### MATERIAL FOR THE TASK:
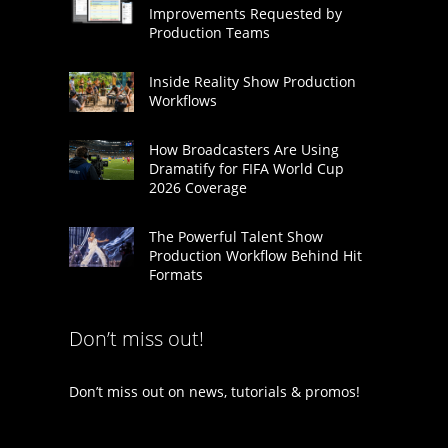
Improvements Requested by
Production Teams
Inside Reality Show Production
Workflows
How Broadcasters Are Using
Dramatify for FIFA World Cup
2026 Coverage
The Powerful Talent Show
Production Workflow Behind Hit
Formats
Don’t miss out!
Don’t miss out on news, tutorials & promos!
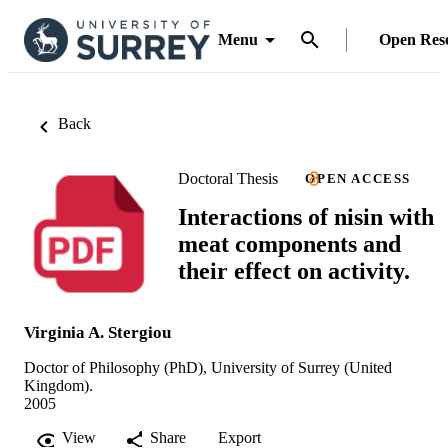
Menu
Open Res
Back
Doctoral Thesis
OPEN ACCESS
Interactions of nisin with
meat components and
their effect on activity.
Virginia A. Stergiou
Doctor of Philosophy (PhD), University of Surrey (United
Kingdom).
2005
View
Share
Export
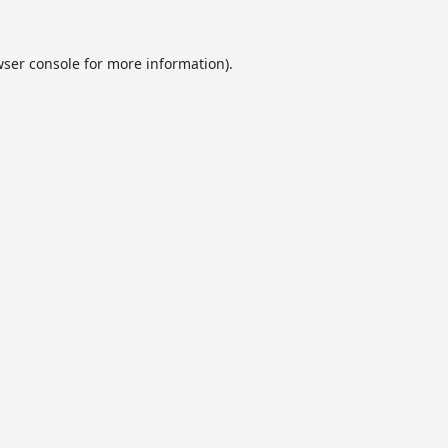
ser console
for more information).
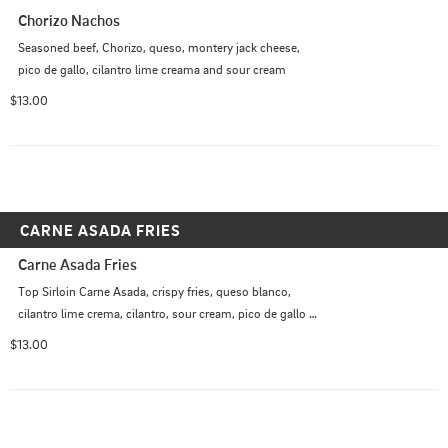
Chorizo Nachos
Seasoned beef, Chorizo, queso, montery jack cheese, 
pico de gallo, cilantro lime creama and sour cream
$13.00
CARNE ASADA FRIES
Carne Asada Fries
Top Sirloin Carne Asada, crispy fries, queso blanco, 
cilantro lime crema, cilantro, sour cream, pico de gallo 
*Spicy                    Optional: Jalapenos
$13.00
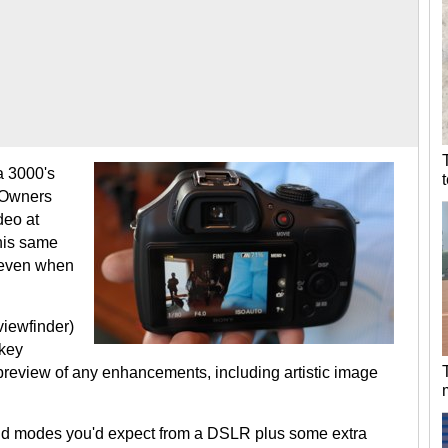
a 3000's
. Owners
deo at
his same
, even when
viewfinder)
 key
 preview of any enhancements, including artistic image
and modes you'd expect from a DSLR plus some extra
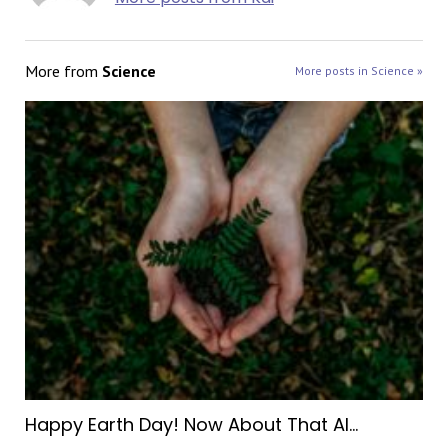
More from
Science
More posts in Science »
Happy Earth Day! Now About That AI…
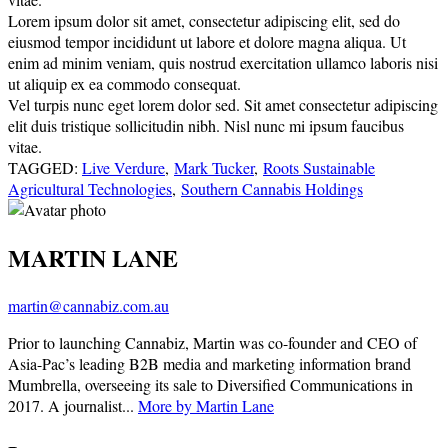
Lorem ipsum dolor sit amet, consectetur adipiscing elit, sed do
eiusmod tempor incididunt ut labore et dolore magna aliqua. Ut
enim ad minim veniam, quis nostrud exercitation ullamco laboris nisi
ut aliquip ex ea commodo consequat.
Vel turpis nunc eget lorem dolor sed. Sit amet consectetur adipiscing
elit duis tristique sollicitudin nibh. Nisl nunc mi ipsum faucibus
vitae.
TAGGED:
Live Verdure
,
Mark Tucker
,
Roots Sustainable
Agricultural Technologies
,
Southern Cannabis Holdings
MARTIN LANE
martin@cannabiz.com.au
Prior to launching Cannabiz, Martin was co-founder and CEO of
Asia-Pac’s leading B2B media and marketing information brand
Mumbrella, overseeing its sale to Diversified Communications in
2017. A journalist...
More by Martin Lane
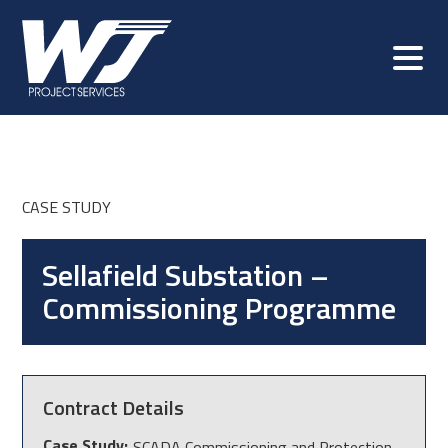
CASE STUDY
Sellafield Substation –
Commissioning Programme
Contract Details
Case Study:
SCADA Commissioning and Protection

---

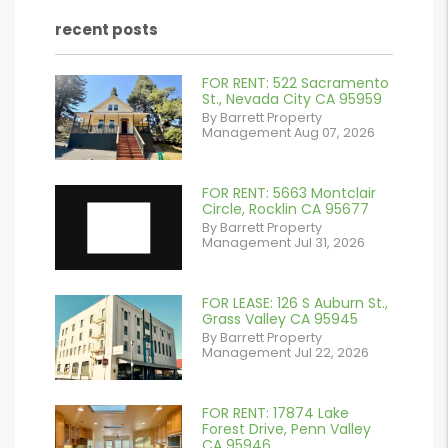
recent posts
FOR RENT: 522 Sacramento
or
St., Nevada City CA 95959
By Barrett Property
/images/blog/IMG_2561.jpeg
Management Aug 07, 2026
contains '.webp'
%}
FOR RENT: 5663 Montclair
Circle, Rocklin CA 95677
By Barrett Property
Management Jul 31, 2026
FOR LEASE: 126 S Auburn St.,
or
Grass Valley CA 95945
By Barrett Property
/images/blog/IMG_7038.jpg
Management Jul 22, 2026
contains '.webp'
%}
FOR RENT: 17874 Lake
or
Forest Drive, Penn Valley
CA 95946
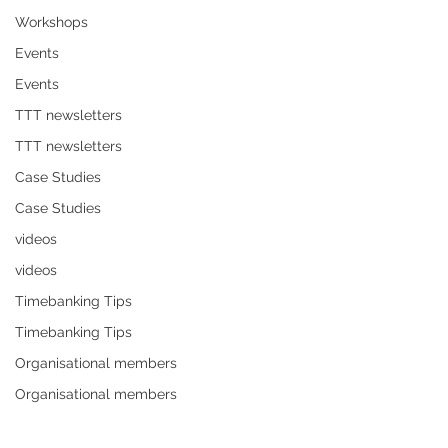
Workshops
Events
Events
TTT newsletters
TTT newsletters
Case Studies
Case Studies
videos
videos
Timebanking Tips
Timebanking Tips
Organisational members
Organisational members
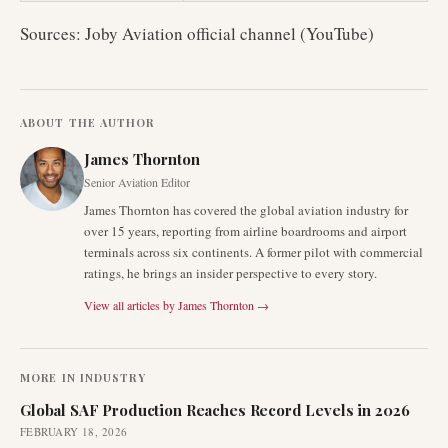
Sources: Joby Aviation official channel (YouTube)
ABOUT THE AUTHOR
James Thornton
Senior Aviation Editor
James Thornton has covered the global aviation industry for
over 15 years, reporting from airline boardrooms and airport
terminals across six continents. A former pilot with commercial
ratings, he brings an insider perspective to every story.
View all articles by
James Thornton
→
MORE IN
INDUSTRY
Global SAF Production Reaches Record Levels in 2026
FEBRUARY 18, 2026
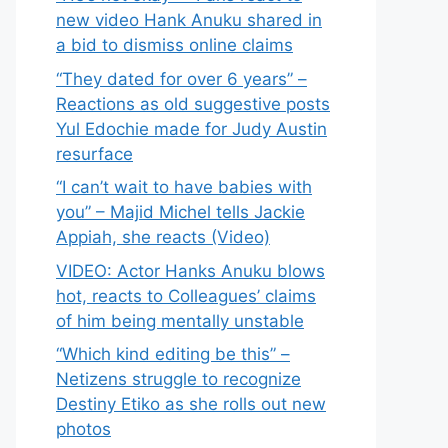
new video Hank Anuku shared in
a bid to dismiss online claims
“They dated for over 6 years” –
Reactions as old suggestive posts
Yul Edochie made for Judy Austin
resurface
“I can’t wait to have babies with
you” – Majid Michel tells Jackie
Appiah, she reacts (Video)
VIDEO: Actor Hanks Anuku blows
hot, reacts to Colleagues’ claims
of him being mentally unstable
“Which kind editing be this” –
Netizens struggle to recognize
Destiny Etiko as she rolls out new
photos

### EXERCISE OBJECTIVE:
How many lines in the material contain the string "from"? Give the number alone.

### RESPONSE TO THE EXERCISE:
3